In 1972, Congress authorized the Secretary to promulgate regulations which establish limits on the costs to be recognized as reasonable. Pub.L. No. 92-603, 86 Stat. 1329 (1972). Pursuant to this statutory authority, the Secretary first promulgated regulations establishing limits on hospital inpatient general routine care in 1974. 20 C.F.R. § 405.460 (1975), redesignated as 42 C.F.R. § 413.30 (1990). These regulations establish specific cost limits based on factors including type of services furnished, geographical location, institutional size, nature and mix of services furnished, and type and mix of patients treated. 42 C.F.R. § 413.30(b) (1990). Providers can request an exemption or exception under specific statutory criteria and procedures. See id. § 413.30(e), (f) (1990). 4 These cost schedules are updated yearly. Initially, these cost schedules categorized hospitals by (1) whether they were located in a Standard Metropolitan Statistical Area (SMSA), (2) the per capita income of the location area and (3) bed size. SMSAs are used to distinguish urban and rural hospitals. Those hospitals located within a SMSA are considered urban and thus receive a higher per capita limit than rural hospitals (those located outside of SMSAs). See 44 Fed. Reg. 31,806 (1979). Changes to SMSA designations, based upon later census data, are applied solely to fiscal years following the effective date of the change.

In 1979, the Secretary promulgated new regulations to change one part of the cost limits. Rather than using area per capita income to adjust for variations in wage levels, a wage index was developed. Id. To determine the wage index, the Bureau of Labor Statistics of the Department of Labor divided the total hospital wages paid in one year by the total number of hospital workers to arrive at an average monthly hospital wage. This data did not take into account the number of full or part-time workers at any given hospital until 1984 when Congress required the Secretary to conduct a study to develop a wage index that would adjust for part-time workers. A new wage index was applied prospectively effective May 1, 1986. Pub.L. No. 99-272, § 9103(a), 100 Stat. 156 (1986).

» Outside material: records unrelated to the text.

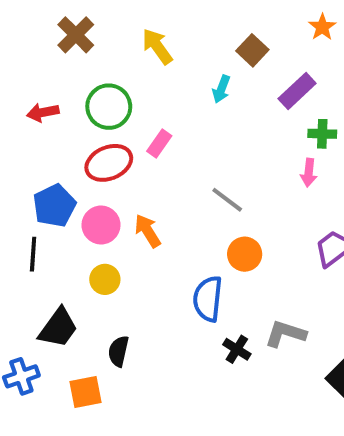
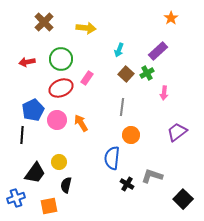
yellow arrow: (157, 46) -> (86, 28), turned 132
brown square: (252, 50) -> (126, 74), moved
green cross: (322, 134) -> (147, 73), moved, turned -32
gray line: (227, 200) -> (122, 107), turned 60
yellow circle: (105, 279) -> (59, 162), moved

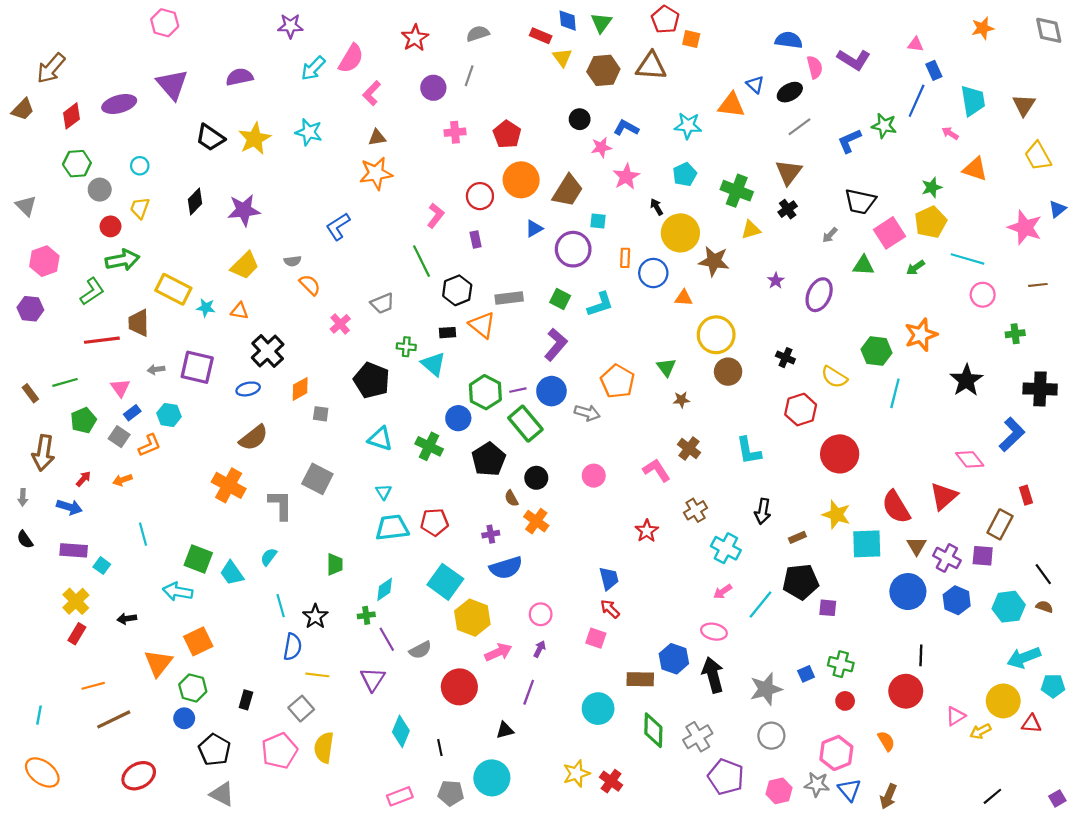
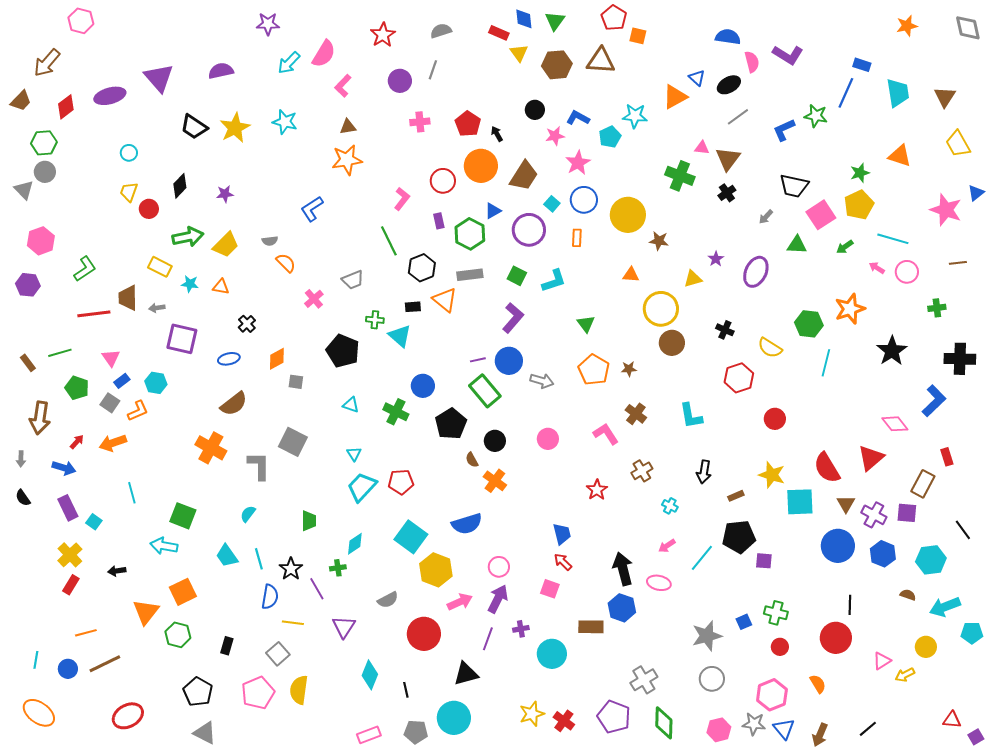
pink hexagon: (165, 23) -> (81, 21), moved
pink triangle: (915, 44) -> (702, 148), moved
blue rectangle: (934, 70) -> (862, 65), turned -48
orange triangle: (731, 105) -> (675, 97), turned -36
pink arrow: (950, 133) -> (877, 268), moved
green hexagon: (77, 164) -> (44, 143), moved
cyan pentagon: (685, 174) -> (610, 137), moved
gray circle: (100, 190) -> (45, 172), moved
black arrow: (657, 207) -> (497, 134), moved
purple star: (244, 210) -> (225, 194), size x0.6
cyan square: (598, 221) -> (552, 204), turned 35
red circle: (111, 226) -> (149, 209), moved
yellow triangle: (751, 230) -> (693, 279), moved
green arrow: (122, 260) -> (188, 237), moved
brown star: (714, 261) -> (659, 241), size x0.7
blue circle: (653, 273) -> (584, 200), moved
yellow rectangle: (173, 289) -> (160, 267), size x0.7
black cross: (268, 351) -> (247, 324), size x0.6
green triangle: (666, 367) -> (586, 324), moved
gray arrow: (156, 369) -> (157, 308), moved
orange pentagon: (618, 381) -> (594, 370), moved
green hexagon: (485, 392) -> (470, 234), moved
green pentagon: (83, 420) -> (77, 388), turned -30
cyan triangle: (380, 439) -> (351, 405), size x0.7
red circle: (840, 454) -> (775, 419), size x0.6
orange arrow: (122, 480) -> (113, 443), size x1.5
cyan trapezoid: (392, 528) -> (362, 487), turned -40
purple cross: (491, 534) -> (521, 629), moved
cyan cross: (726, 548) -> (670, 506), size x0.6
purple rectangle: (74, 550) -> (68, 508), turned 60
cyan trapezoid: (232, 573) -> (227, 556), moved
brown semicircle: (1044, 607) -> (908, 595), moved
purple line: (387, 639) -> (317, 589), moved
purple arrow: (540, 649) -> (498, 599), size x1.8
black arrow: (713, 675) -> (623, 569), moved
yellow circle: (1003, 701) -> (926, 647), size x0.7
blue circle: (184, 718) -> (68, 669), moved
red triangle: (1031, 724) -> (952, 720), moved
black triangle: (505, 730) -> (466, 674), size x1.5
green diamond: (653, 730) -> (664, 723), moved
purple pentagon: (726, 777) -> (614, 717), moved
black line: (992, 796) -> (868, 729), moved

In order to receive reimbursement, a provider is required to file an annual cost report with a fiscal intermediary (such as Blue Cross). 42 C.F.R. § 413.20 (1990). The fiscal intermediary reviews the cost report, determines the amount of reimbursement due the provider, and issues a “notice of program reimbursement” (NPR). Id. If the provider is dissatisfied with the NPR, the provider can file, within 180 days of receiving the NPR, a request for a hearing before the Provider Reimbursement Review Board (PRRB). 42 U.S.C. § 1395oo(a). A PRRB decision that it lacks the authority to decide a question of law is considered a final agency decision and the provider may, within 60 days, seek judicial review. Id. § 1395oo(f)(l).